W przerwie meczu odbył się konkurs: "Wyzwanie Skody". Trzech kibiców strzelało z połowy boiska, a następnie celowało w poprzeczkę. Zwycięzcę wyłoniła dogrywka, a okazał się nim Adrian, któremu kibicował syn Marcel. Nagrodą Skoda na weekend od naszego sponsora salonu L'emir w Dąbrowie Górniczej.

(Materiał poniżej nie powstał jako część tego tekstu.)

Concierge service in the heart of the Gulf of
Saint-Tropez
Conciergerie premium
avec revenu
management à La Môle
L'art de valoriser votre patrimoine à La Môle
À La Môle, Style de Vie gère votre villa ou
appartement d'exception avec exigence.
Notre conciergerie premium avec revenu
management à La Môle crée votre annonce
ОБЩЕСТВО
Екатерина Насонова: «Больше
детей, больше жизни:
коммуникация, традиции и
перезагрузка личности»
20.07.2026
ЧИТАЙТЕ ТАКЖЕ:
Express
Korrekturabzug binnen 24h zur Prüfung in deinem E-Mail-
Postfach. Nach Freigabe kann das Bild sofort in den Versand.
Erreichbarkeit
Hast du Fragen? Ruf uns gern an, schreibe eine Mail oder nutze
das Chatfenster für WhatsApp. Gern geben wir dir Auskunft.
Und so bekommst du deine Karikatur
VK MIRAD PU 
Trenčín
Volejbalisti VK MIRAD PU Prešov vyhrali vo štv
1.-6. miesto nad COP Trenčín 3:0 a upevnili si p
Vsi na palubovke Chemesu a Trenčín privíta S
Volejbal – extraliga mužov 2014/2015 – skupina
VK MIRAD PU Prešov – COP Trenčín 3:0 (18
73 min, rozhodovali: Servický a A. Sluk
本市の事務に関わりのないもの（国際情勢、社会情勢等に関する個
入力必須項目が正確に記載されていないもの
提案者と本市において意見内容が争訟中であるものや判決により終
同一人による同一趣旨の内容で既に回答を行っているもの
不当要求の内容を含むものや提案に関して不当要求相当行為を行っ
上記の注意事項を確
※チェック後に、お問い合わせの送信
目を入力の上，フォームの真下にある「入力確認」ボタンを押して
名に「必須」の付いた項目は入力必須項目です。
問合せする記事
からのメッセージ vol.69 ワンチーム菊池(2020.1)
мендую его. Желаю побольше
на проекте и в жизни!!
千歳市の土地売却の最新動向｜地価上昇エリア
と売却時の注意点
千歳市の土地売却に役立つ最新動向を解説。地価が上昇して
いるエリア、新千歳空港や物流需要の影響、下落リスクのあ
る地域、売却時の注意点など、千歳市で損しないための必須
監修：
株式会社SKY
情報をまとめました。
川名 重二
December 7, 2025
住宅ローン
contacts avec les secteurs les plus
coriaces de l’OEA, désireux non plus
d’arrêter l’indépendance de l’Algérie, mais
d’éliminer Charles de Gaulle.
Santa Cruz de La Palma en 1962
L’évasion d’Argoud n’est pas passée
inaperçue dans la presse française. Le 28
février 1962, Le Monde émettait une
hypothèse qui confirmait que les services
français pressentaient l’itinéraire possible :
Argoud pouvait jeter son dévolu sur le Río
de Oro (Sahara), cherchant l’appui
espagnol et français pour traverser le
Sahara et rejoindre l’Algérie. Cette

Trener Jacek Magiera zauważył, że skrzydła Zagłębia wymagają większej jakości, więc nie patyczkował się i tuż po przerwie wprowadził na murawę Roberta Bartczaka i Martina Pribulę. W momencie Łukasz Matusiak podał na świeżego "Barego". Młody skrzydłowy odwdzięczył się zaufaniem Matusiakowi i wyłożył mu piłkę przed pole karne. Defensywny pomocnik za bardzo podszedł pod futbolówkę i ta przeleciała nad bramką zabrzan. Na lewej flance odżył również Żarko Udovićić, który zdecydowanie pewniej podłączał się do ataków sosnowiczan. W 51. minucie Łukasz Matusiak wypieścił podanie do "Pribiego", a Słowak kiedy wyszedł "sam na sam" strzelił obok dalszego słupka. 3 minuty później ponownie koncertowo zagrała nasza ofensywa. Robert Bartczak zagrał piłkę między obrońców do wychodzącego na czystą pozycję Sebastiana Dudka, ale nasz kapitan uderzył w krótki róg, gdzie był Grzegorz Kasprzik. Po kwadransie gry Górnik mógł skierować piłkę do siatki Zagłębia. Rafał Kurzawa posłał piłkę lewą nogą do Konrada Nowaka, a utalentowany zawodnik nie potrafił dobrze podejść do piłki i pokonać Jakuba Szumskiego. Od 66 minuty wydawało się, że nasza drużyna przejmuje inicjatywę i bramka to tylko kwestia czasu. Tak się też stało, ale to Górnik strzelił gola. Igor Angulo nie zmarnował dobrego dogrania od Romana Gergela i nie dał szans bramkarzowi, choć warto dodać, iż piłka odbiła się jeszcze od Arkadiusza Najemskiego. Zagłębiacy nie chcieli być długo dłużni i w 75. minucie mieliśmy już remis, a Stadion Ludowy wpadł w euforię! Martin Pribula podał do Arkadiusza Najemskiego, a nasz stoper błyskawicznie obrócił się w kierunku bramki Grzegorza Kasprzika i w swoim debiutanckim meczu w wyjściowym składzie strzelił tak ważnego gola (warto dodać, iż jego partner z defensywy Krzysztof Markowski kiedyś popisał się podobnym wyczynem)! 5 minut później w roli głównej zatańczył Martin Pribula! Jego szybkie nogi i krótki drybling spowodował, że Erik Grendel nie wytrzymał ciśnienia i sfaulował skrzydłowego w polu karnym! Do piłki podszedł Sebastian Dudek, który nie załamał się po niewykorzystanej "jedenastce" w Katowicach i pokonał Grzegorza Kasprzika uderzeniem w środek bramki! W 85. minucie Jakub Szumski koniuszkami palców uchronił Zagłębie od utraty gola! Igor Angulo strzelał na 5. metrze, a nasz golkiper zrobił coś co graniczyło z cudem! Wielkie Zagłębie dało radę Górnikowi Zabrze i kapitalnie dogoniło rezultat wygrywając 2:1!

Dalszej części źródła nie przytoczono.